[PATCH] virtio-iommu: Rework the bypass feature

* [PATCH] virtio-iommu: Rework the bypass feature
@ 2021-09-30 16:35 Jean-Philippe Brucker
  2021-10-05 16:57 ` [virtio-dev] " Cornelia Huck
  2021-10-06 12:53 ` [virtio-dev] " Eric Auger
  0 siblings, 2 replies; 7+ messages in thread
From: Jean-Philippe Brucker @ 2021-09-30 16:35 UTC (permalink / raw)
  To: virtio-dev, eric.auger
  Cc: sebastien.boeuf, kevin.tian, cohuck, mst, Jean-Philippe Brucker

The VIRTIO_IOMMU_F_BYPASS feature is awkward to use and incomplete.
Although it is implemented by QEMU, it is not supported by any driver as
far as I know. Replace it with a new VIRTIO_IOMMU_F_BYPASS_CONFIG
feature. The old feature bit is deprecated and will be recycled once
versions of QEMU that implement it are not distributed anymore.

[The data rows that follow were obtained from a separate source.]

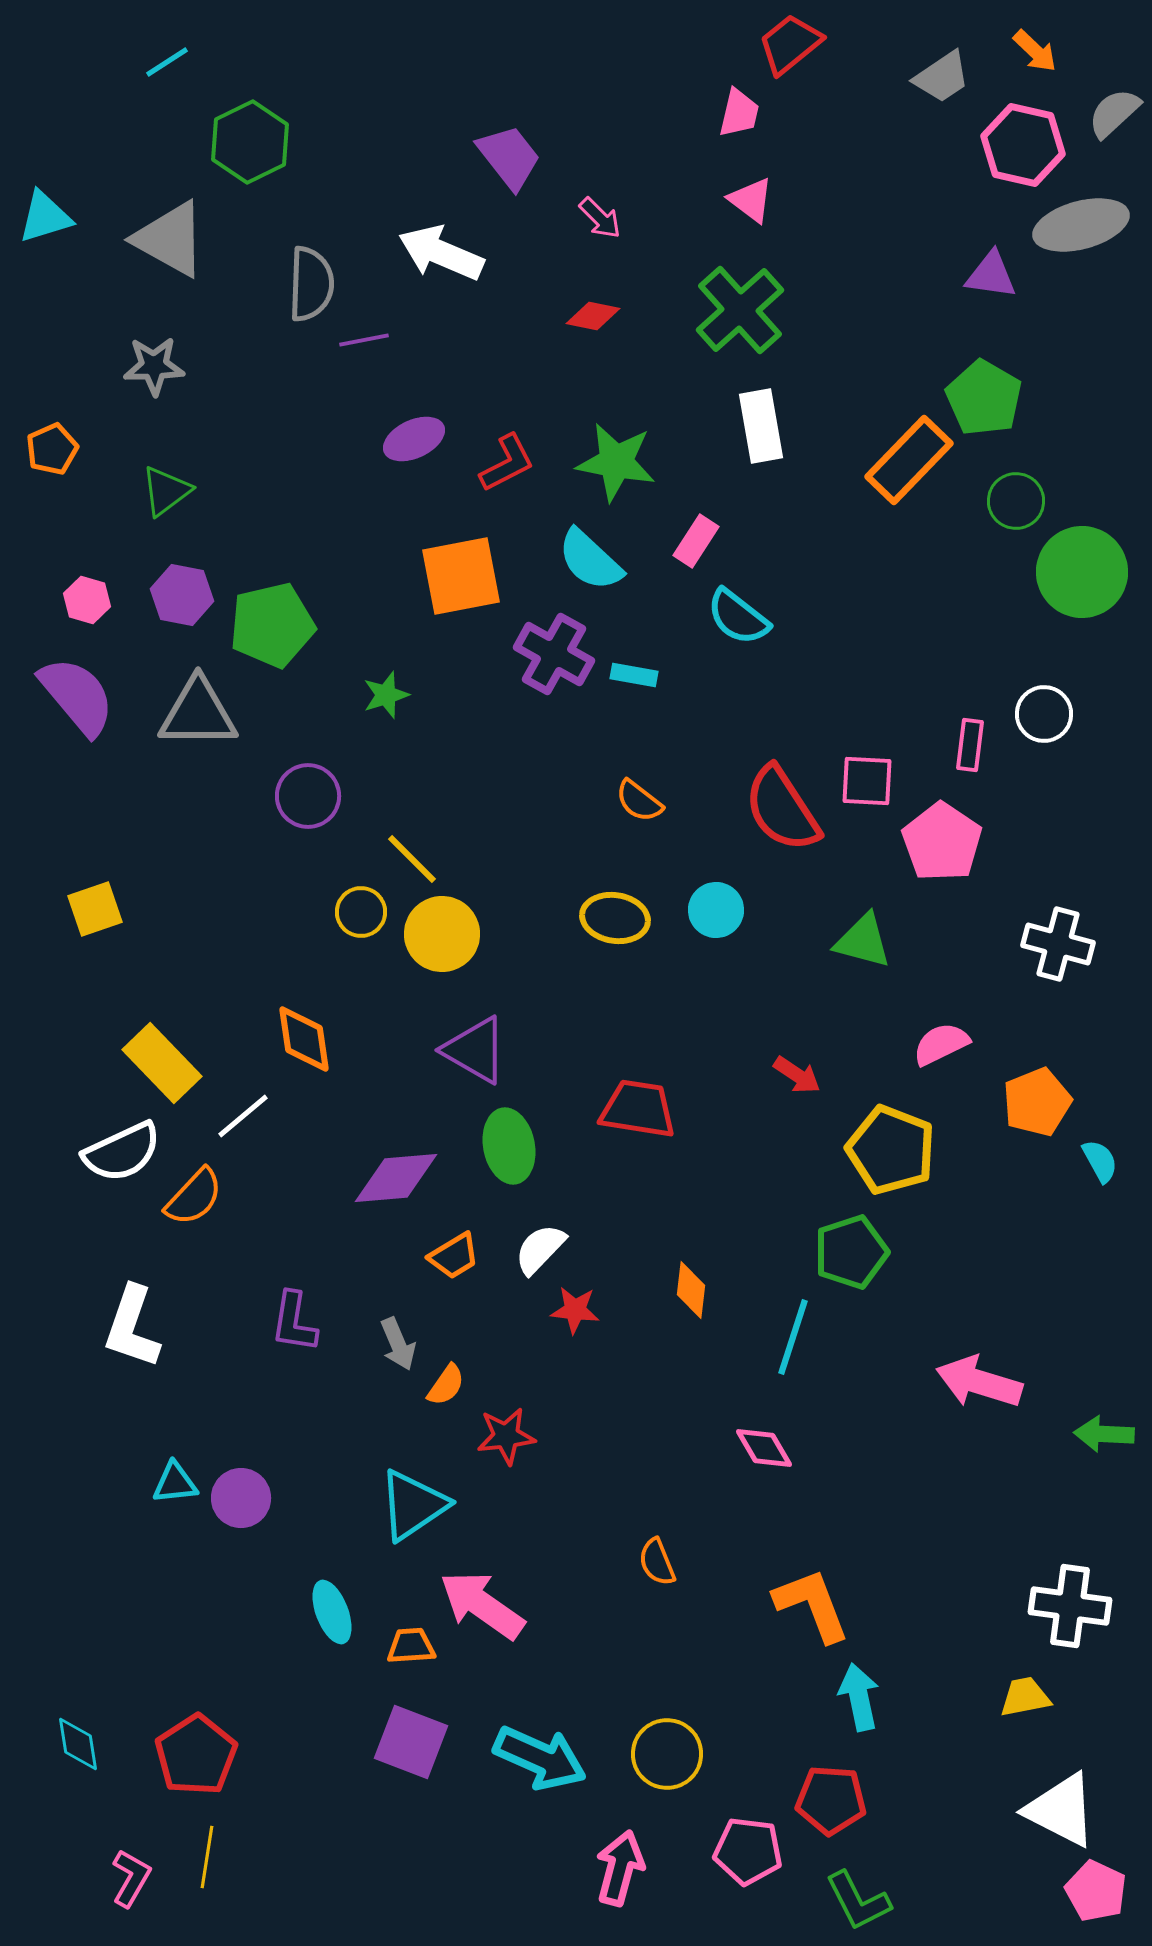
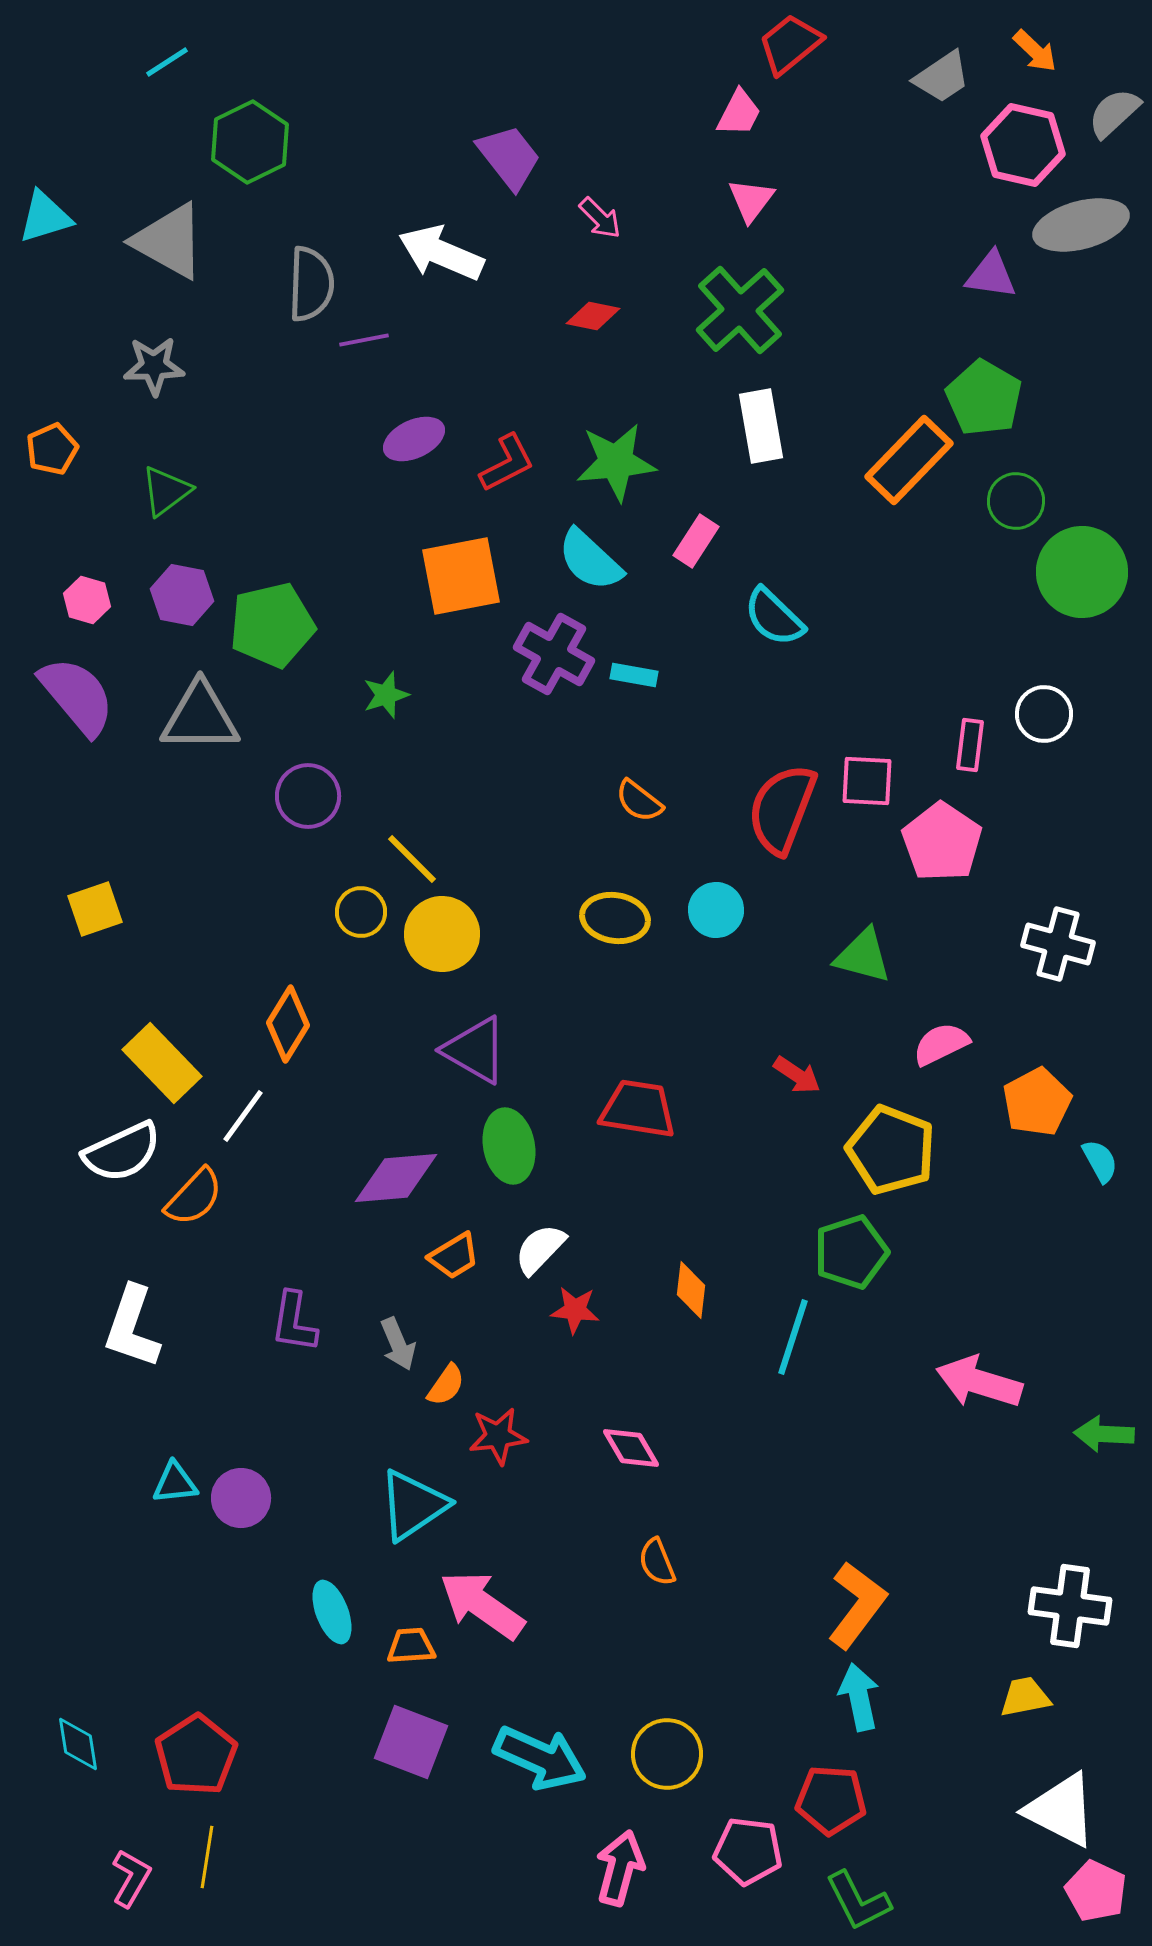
pink trapezoid at (739, 113): rotated 14 degrees clockwise
pink triangle at (751, 200): rotated 30 degrees clockwise
gray triangle at (170, 239): moved 1 px left, 2 px down
green star at (616, 462): rotated 16 degrees counterclockwise
cyan semicircle at (738, 617): moved 36 px right; rotated 6 degrees clockwise
gray triangle at (198, 713): moved 2 px right, 4 px down
red semicircle at (782, 809): rotated 54 degrees clockwise
green triangle at (863, 941): moved 15 px down
orange diamond at (304, 1039): moved 16 px left, 15 px up; rotated 40 degrees clockwise
orange pentagon at (1037, 1102): rotated 6 degrees counterclockwise
white line at (243, 1116): rotated 14 degrees counterclockwise
red star at (506, 1436): moved 8 px left
pink diamond at (764, 1448): moved 133 px left
orange L-shape at (812, 1605): moved 45 px right; rotated 58 degrees clockwise
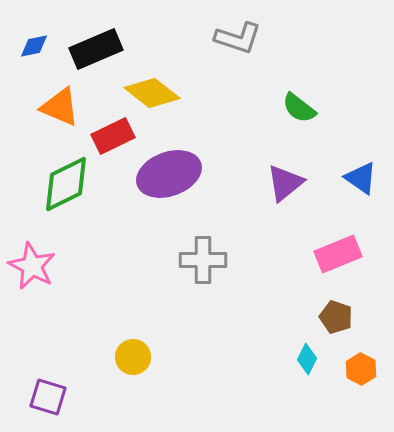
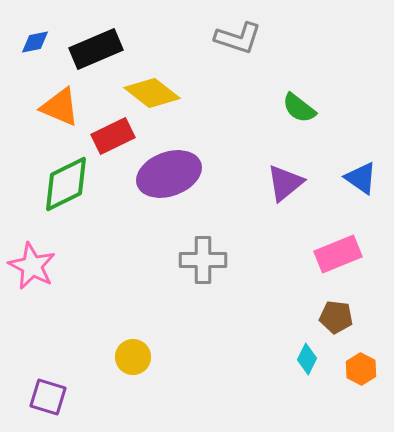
blue diamond: moved 1 px right, 4 px up
brown pentagon: rotated 12 degrees counterclockwise
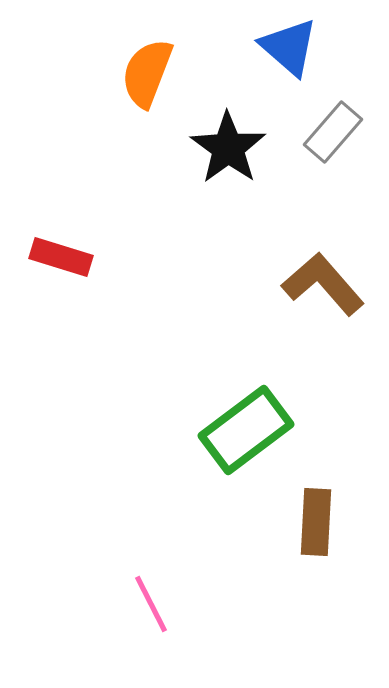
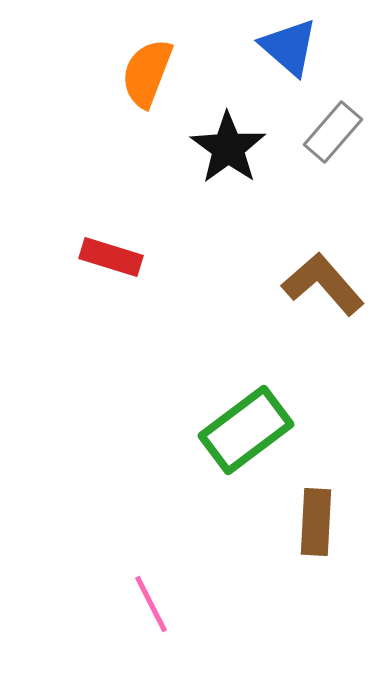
red rectangle: moved 50 px right
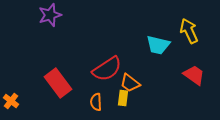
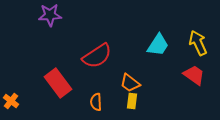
purple star: rotated 15 degrees clockwise
yellow arrow: moved 9 px right, 12 px down
cyan trapezoid: rotated 70 degrees counterclockwise
red semicircle: moved 10 px left, 13 px up
yellow rectangle: moved 9 px right, 3 px down
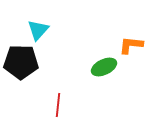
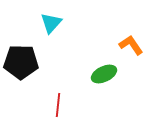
cyan triangle: moved 13 px right, 7 px up
orange L-shape: rotated 50 degrees clockwise
green ellipse: moved 7 px down
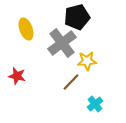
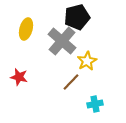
yellow ellipse: rotated 35 degrees clockwise
gray cross: moved 2 px up; rotated 12 degrees counterclockwise
yellow star: rotated 24 degrees counterclockwise
red star: moved 2 px right, 1 px down
cyan cross: rotated 28 degrees clockwise
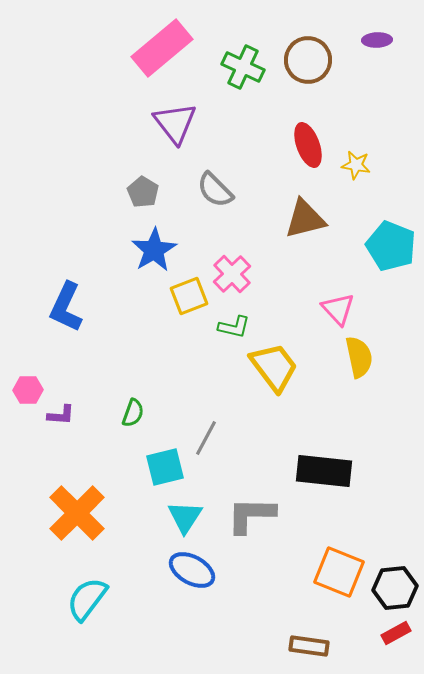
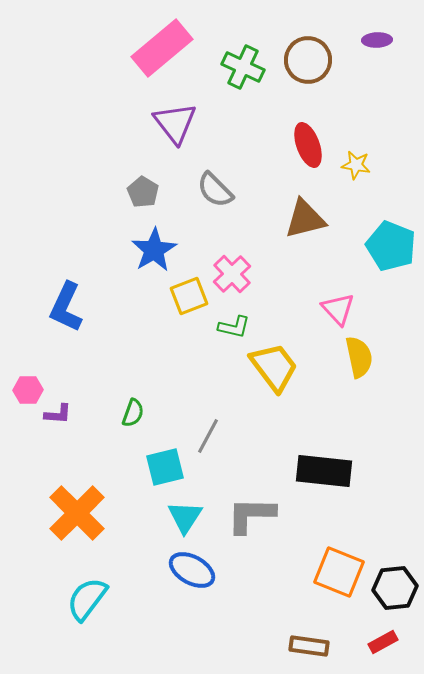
purple L-shape: moved 3 px left, 1 px up
gray line: moved 2 px right, 2 px up
red rectangle: moved 13 px left, 9 px down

Two features are missing from virtio-iommu:

* The ability for an hypervisor to start the device in bypass mode. The
  wording for VIRTIO_IOMMU_F_BYPASS is not clear enough to allow it at
  the moment.

* The ability for a guest to set individual endpoints in bypass mode
  when bypass is globally disabled. An OS should have the ability to
  allow only endpoints it trusts to bypass the IOMMU, while keeping DMA
  disabled for endpoints it isn't even aware of. At the moment this can
  only be emulated by creating identity mappings.

The VIRTIO_IOMMU_F_BYPASS_CONFIG feature adds a 'bypass' config field
that allows to enable and disable bypass globally. It also adds a new
flag for the ATTACH request.

* The hypervisor can start the VM with bypass enabled or, if it knows
  that the software stack supports it, disabled. The 'bypass' config
  fields resets to 0 or 1.

* Generally the firmware won't have an IOMMU driver and will need to be
  started in bypass mode, so the bootloader and kernel can be loaded
  from storage endpoint.

  For more security, the firmware could implement a minimal virtio-iommu
  driver that reuses existing virtio support and only touches the config
  space. It could enable PCI bus mastering in bridges only for the
  endpoints that need it, enable global IOMMU bypass by flipping a bit,
  then tear everything down before handing control over to the OS. This
  prevents vulnerability windows where a malicious endpoint reprograms
  the IOMMU while the OS is configuring it [1].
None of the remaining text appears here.